Они проехали мимо двух больших статуй. Раньше Брунетти их не замечал.
— Это кто? — спросил он.
— Кто этот ангел с мечом — не знаю, а вот другая — это святая Варвара.
— Святая Варвара? А что она здесь делает?
— Она покровительница артиллерии, синьор. Помните, ее отца поразила молния, когда он хотел отрубить ей голову?
Хотя Брунетти воспитывали как католика, он никогда не испытывал особого интереса к религии, и ему трудно было не запутаться в разных святых, точно так же, как, по его мнению, язычникам было трудно помнить, какое божество за что отвечает. И потом, ему всегда казалось, что святые тратили слишком много времени на то, чтобы куда-то девать различные части своих тел — глаза, груди, руки, а вот теперь, как святая Варвара, и голову.

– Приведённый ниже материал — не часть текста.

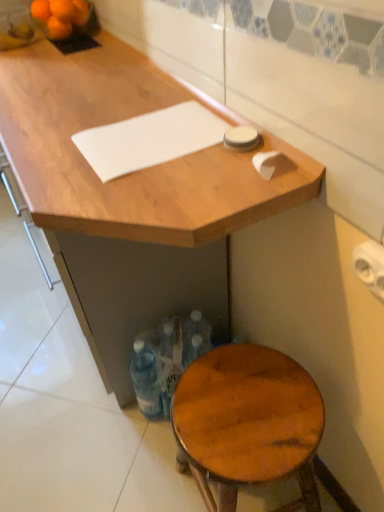 Image resolution: width=384 pixels, height=512 pixels. Find the location of `unoccupied area in front of white matte cutting board at upper center`. unoccupied area in front of white matte cutting board at upper center is located at coordinates (155, 187).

— Я не знаю этой легенды. Что там произошло?
Водитель свернул мимо знака СТОП за угол, оглянулся на Брунетти и объяснил:
— Отец у нее был язычником, а она — христианкой. Отец хотел выдать ее замуж за язычника, а она решила остаться девственницей. — И тихонько добавил: — Глупая девочка. — Потом снова посмотрел на дорогу, как раз вовремя, чтоб резко затормозить и не врезаться в грузовик. — Вот папочка и решил наказать ее и отсечь ей голову. Он занес над ней меч, дал последний шанс послушаться его, и — тарарах! — молния ударила в меч и убила папашу.
— А что сталось с ней?
— А, эту часть истории никогда не рассказывают. Во всяком случае, из-за этого удара молнии она стала святой и покровительницей артиллерии. — Он подъехал к очередному низкому зданию. — Приехали, синьор. — И потом добавил смущенно: — Странно, что вы не знаете этого, синьор. Насчет святой Варвары.
— Это дело мне не поручали, — сказал Брунетти.
После ланча он попросил водителя снова отвезти его на квартиру Фостера. Перед домом в джипе сидели те же двое солдат. При виде Брунетти они оба вышли из машины и ждали, когда он подойдет.
— Добрый день, — сказал Брунетти, приветливо улыбаясь. — Мне бы хотелось еще раз посмотреть квартиру, если можно.